First, gopls has a concept of a snapshot, which is a view of the workspace at a point in time. A new snapshot is created after the user typed something, but only after a short pause, not after every keystroke. The package metadata graph and the type information for every package are computed from a snapshot. Each snapshot reuses as much information as it can from the previous one. In functional programming terms, it's a "persistent" data structure, by which we mostly mean copy-on-write.
In particular, we avoid reloading the package metadata graph if we can, since we have to call the package loader and that takes a while. That only needs to be done after a change that might affect it, like adding a new file or a new import. We don't need to reload it after a change to the interior of a function or a comment.
Underlying all this is a generic in-memory cache for re-using results of deterministic functions. Keys are hashes of all the inputs. Values are the outputs, for example, diagnostics and type info.

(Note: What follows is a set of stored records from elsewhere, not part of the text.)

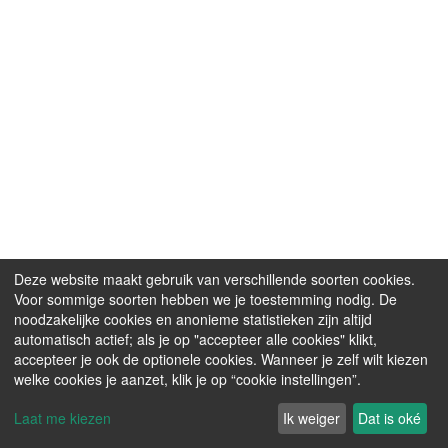
Deze website maakt gebruik van verschillende soorten cookies.
Voor sommige soorten hebben we je toestemming nodig. De
noodzakelijke cookies en anonieme statistieken zijn altijd
automatisch actief; als je op "accepteer alle cookies" klikt,
accepteer je ook de optionele cookies. Wanneer je zelf wilt kiezen
welke cookies je aanzet, klik je op “cookie instellingen”.
Laat me kiezen
Ik weiger
Dat is oké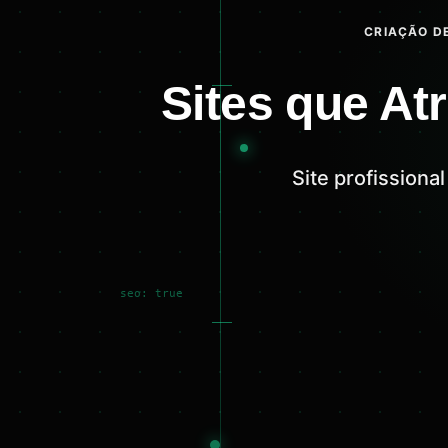
CRIAÇÃO DE
Sites que At
Site profissiona
seo: true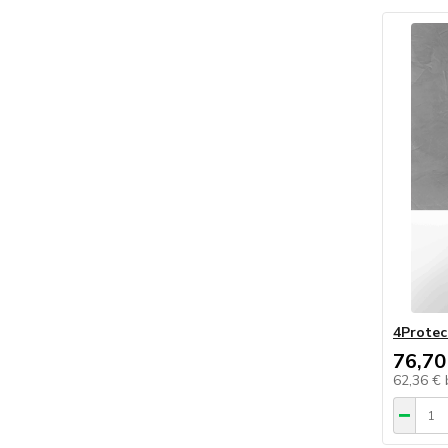
4Protec
76,70
62,36 €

This might sound a little familiar to you. It's very much like Bazel's action cache, which takes a hash of the command you want to run and all its inputs and hopefully gives you the hash of the outputs. That turns out to be a good analogy: gopls is essentially a fast in-memory build system with a very specific purpose.

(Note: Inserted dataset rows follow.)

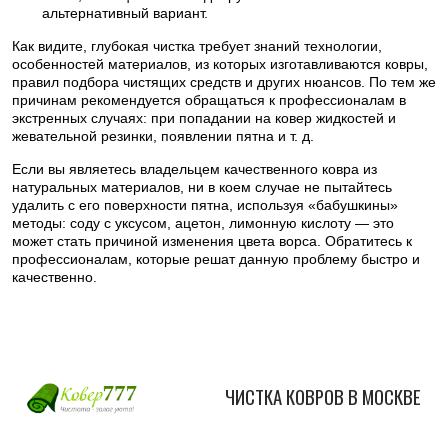
альтернативный вариант.
Как видите, глубокая чистка требует знаний технологии,
особенностей материалов, из которых изготавливаются ковры,
правил подбора чистящих средств и других нюансов. По тем же
причинам рекомендуется обращаться к профессионалам в
экстренных случаях: при попадании на ковер жидкостей и
жевательной резинки, появлении пятна и т. д.
Если вы являетесь владельцем качественного ковра из
натуральных материалов, ни в коем случае не пытайтесь
удалить с его поверхности пятна, используя «бабушкины»
методы: соду с уксусом, ацетон, лимонную кислоту — это
может стать причиной изменения цвета ворса. Обратитесь к
профессионалам, которые решат данную проблему быстро и
качественно.
ЧИСТКА КОВРОВ В МОСКВЕ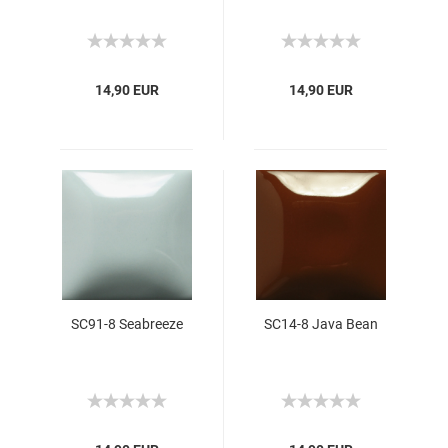
14,90 EUR
14,90 EUR
SC91-8 Seabreeze
SC14-8 Java Bean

Let's take our last step up the stack to the Go extension for VSCode. This is a fairly small one, so I'm just going share some quick facts.
There are lots of editors that use gopls, but I'm picking on VSCode in particular since it's the most popular. IntelliJ / Goland is a close second, but they have their own implementation that's entirely separate. vim is the next most popular, then emacs, then a long tail of others.
vscode-go was originally written by people at Microsoft. The Go team worked directly with them during the modules transition, then eventually adopted the project.
Like most VSCode extensions, this one is written all in TypeScript. I've heard it's a great language, but of course the Go team prefers its own. That's good though, since it keeps this layer small and simple.
Mostly the purpose of the Go extension is to integrate into the editor and expose features. It installs and updates gopls and other tools. Provides Go-specific functions and key-bindings. For example, in regular Go workspaces, it has support for modules and can help you update your dependencies.
And that's pretty much it! I hope you found this interesting.
Actually, I hope you are inspired by this talk to improve Bazel editor support, in Go and in other languages. If you work in Go, get involved in open source!
If you work in other languages, please feel free to steal this whole architecture. Making editor support really solid will be a huge step toward making Bazel a useful tool for everyone.
Last thing before I go, I want to thank everyone who worked on this.